Hey, well this is my first thread...
Well last week I went to play to Palm View Golf Course at Mc. Allen, I shot a score card of 94, but I haven't played for 3 years, I'm 16 years old...
Can you tell me if that was a good, regular, or bad score after 3 years with no activity?? Before I quited golf for the 3 years, i won some younior tournaments...
Please


----------



## broken tee (Jan 13, 2008)

sebasgzz said:


> Hey, well this is my first thread...
> Well last week I went to play to Palm View Golf Course at Mc. Allen, I shot a score card of 94, but I haven't played for 3 years, I'm 16 years old...
> Can you tell me if that was a good, regular, or bad score after 3 years with no activity?? Before I quited golf for the 3 years, i won some younior tournaments...
> Please


I wouldn't be ashamed of that score if I were you.
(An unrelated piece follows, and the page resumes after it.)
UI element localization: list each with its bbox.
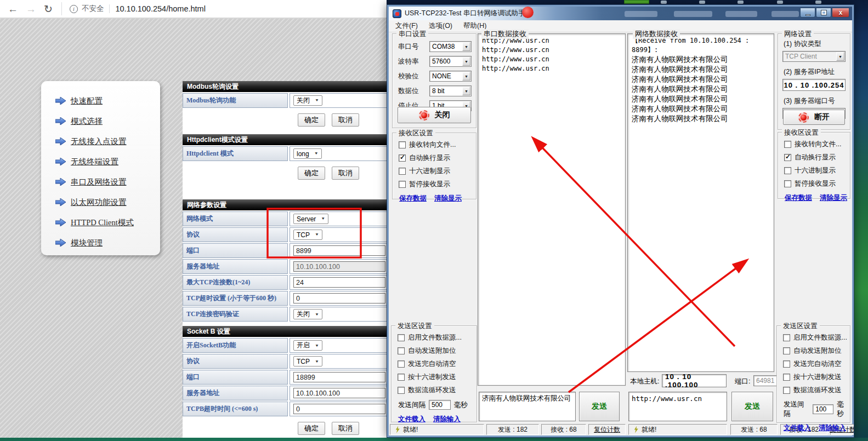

Keep playing and get a scholorship.:thumbsup:

One more thing; Thank you for joining us here.


----------



## sebasgzz (Apr 15, 2012)

If I keep practicing, Do u think that I could have chances to make it for a scholarship?
Ohh and tyy


----------



## broken tee (Jan 13, 2008)

sebasgzz said:


> If I keep practicing, Do u think that I could have chances to make it for a scholarship?
> Ohh and tyy


If you practice and try out for the School's team and don't give up. There's a chance.:thumbsup:

I saw to many get frustrated with the game and quit when I was teaching school.


----------



## sebasgzz (Apr 15, 2012)

broken tee said:


> If you practice and try out for the School's team and don't give up. There's a chance.:thumbsup:
> 
> I saw to many get frustrated with the game and quit when I was teaching school.


Mmm ok thank youu...


----------